Saturday, July 10, 2010

A hike in the Bucegi Mountains, Romania


Recently I had a chance to revisit a fantastic hiking trail in the Bucegi Mountains, located in the Romanian Carpathians (or Transylvanian Alps, for those who prefer a more exotic name). The Bucegi are among the most spectacular hiking and climbing places in Eastern Europe, with some of the tallest cliffs in the region. Back in the good old days when I used to live closer to some significant topographic relief (as opposed to a living on a %^$#@ flat passive margin), this hike was one of our favorites. The main attraction is a steep climb along a valley floor that usually has some snow even during the summer months. In the steepest sections there is no proper trail and usually there is nobody else around; this is the perfect place if you want some outstanding scenery without the crowds.

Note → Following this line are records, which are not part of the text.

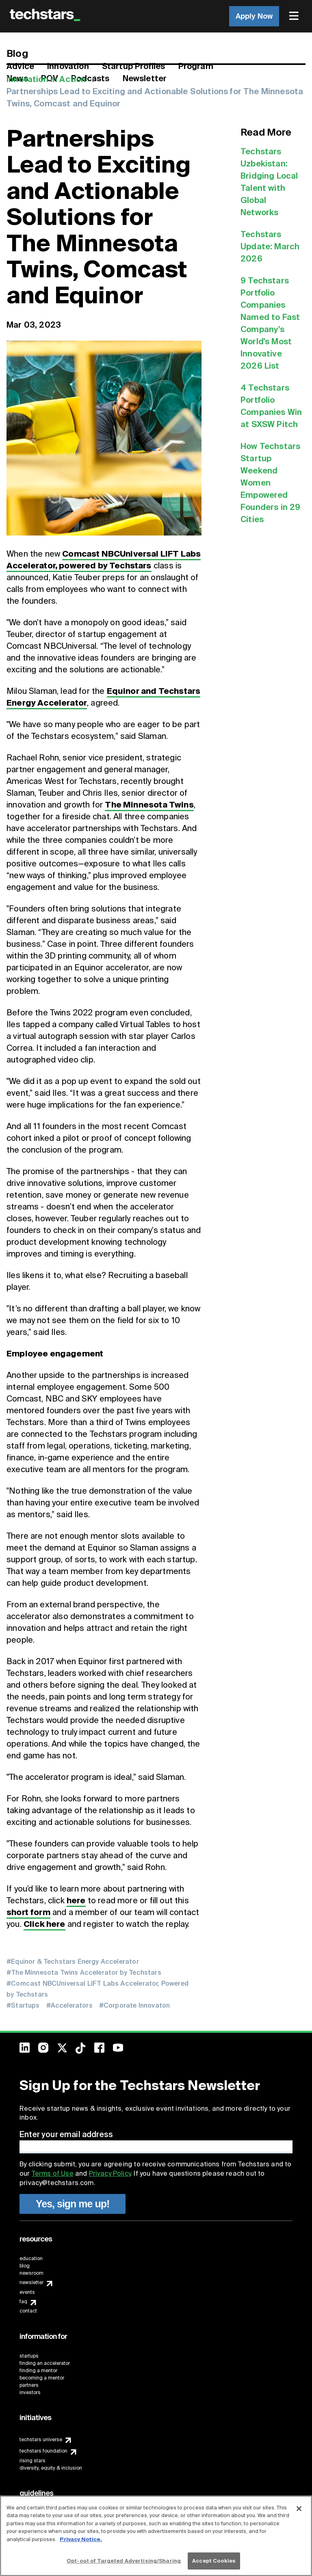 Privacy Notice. (81, 2539)
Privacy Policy (109, 2173)
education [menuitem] (31, 2258)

The predominant rock type in these mountains is the Bucegi Conglomerate, a Cretaceous formation with lots of limestone clasts. The limestone pebbles, cobbles and boulders were eroded from Jurassic carbonates that outcrop in the western parts of the Bucegi. This is one of the thickest conglomerate accumulations I have seen and I know of; its thickness reaches 2000 meters in places. It was probably deposited as fan deltas along a rocky coast, with rivers that were directly depositing coarse-grained sediment onto a submarine slope. There is evidence for deposition by sediment gravity flows: many conglomerate layers show no obvious stratification (which one would expect in a river deposit) and normal  grading is common. Toward the top, there is one spectacular layer, likely deposited by a single flow, with limestone blocks tens of meters across. [These blocks are often called olistoliths.]

Typical Bucegi Conglomerate (photo taken in 1995)

Originally these rocks were described as 'molasse' (one of those terms that probably were invented only to hide our ignorance about the relationships between mountain building and sedimentation), likely reflecting deposition in shallow marine environments. In the late seventies, when the idea that thick piles of coarse sediment could be of deep-marine origin was still big news in geology, the Bucegi Conglomerate actually made it onto the pages of Nature.


View Bucegi Hike in a larger map

In any case, our hike in June was long and strenuous (see the map above), but the weather was outstanding and we had the whole mountain to ourselves: apart from the meteorologists at the Omu Peak, we haven't seen a human being while hiking.

Here are a few more photographs (see the rest at Smugmug):

There is still plenty of snow in the 'Valea Alba' ('white valley') in June

The artist previously known as erosion

That's all conglomerate

When you clearly need a log-scale for grain size (note the two limestone 'grains' and the normal grading above the lower one)

This picture gives an idea how big the limestone blocks in the previous photo are: note the two guys in the front for scale

2 comments:

John said...

Great photos, great geology, but that guy in the first pic needs help with his field attire.

zs said...

Ha-ha, I think you are right. He has improved a bit since that photo was taken.